“Did you give the note?” asked the little girl, turning and speaking to him in an imperious way.

“Yes, Miss. I met the young gentleman all alone in the avenue, and I gave it him.”

“And what did he say?”

“He only said, ‘All right,’ Miss.”

“Thank you, David,” said Phyllis; “I am very much obliged to you.”

She ran across the yard and into a small fir plantation just beyond, and there she stood leaning over the railing. David could see her, and he smiled to himself.

“She is a spirited little miss,” he thought. “Didn’t Master Ralph show his white teeth just, when he read her note. His ‘All right’ meant all right, or I am much mistook. My word! the little miss will get into trouble if she ain’t careful; but I ain’t the one to split on her.”

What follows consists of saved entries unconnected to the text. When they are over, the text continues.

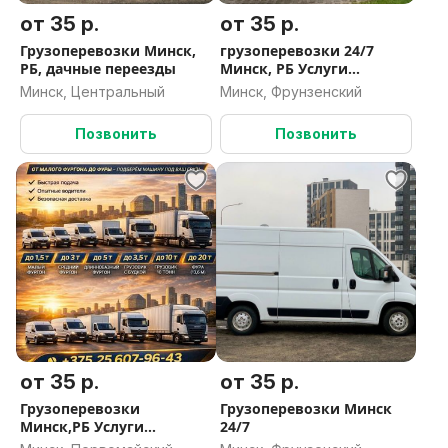
от 35 р.
от 35 р.
Грузоперевозки Минск,
грузоперевозки 24/7
РБ, дачные переезды
Минск, РБ Услуги
грузчиков
Минск, Центральный
Минск, Фрунзенский
Позвонить
Позвонить
от 35 р.
от 35 р.
Грузоперевозки
Грузоперевозки Минск
Минск,РБ Услуги
24/7
грузчиков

So when the pony-trap came round to take Miss Fleet and her small charge to Dartfield, nowhere could Phyllis be found. The whole house was searched, and the servants were questioned, but no one had seen the child.

Miss Fleet, in alarm, gave up her expedition and instituted a more vigorous search, but try as she would, nowhere could she or Nurse get a glimpse of the child. David, who alone knew the direction in which Phyllis had gone, had taken care to absent himself, and no one else had the slightest clue by which her whereabouts could be discovered. Presently Miss Fleet, in great anger, started off to drive to the Rectory.

“This really is intolerable,” she thought. “I shall have to write to the Squire. Oh, of course, the naughty, naughty child has gone to those other wicked children. I shall have to give Mrs Hilchester a piece of my mind.”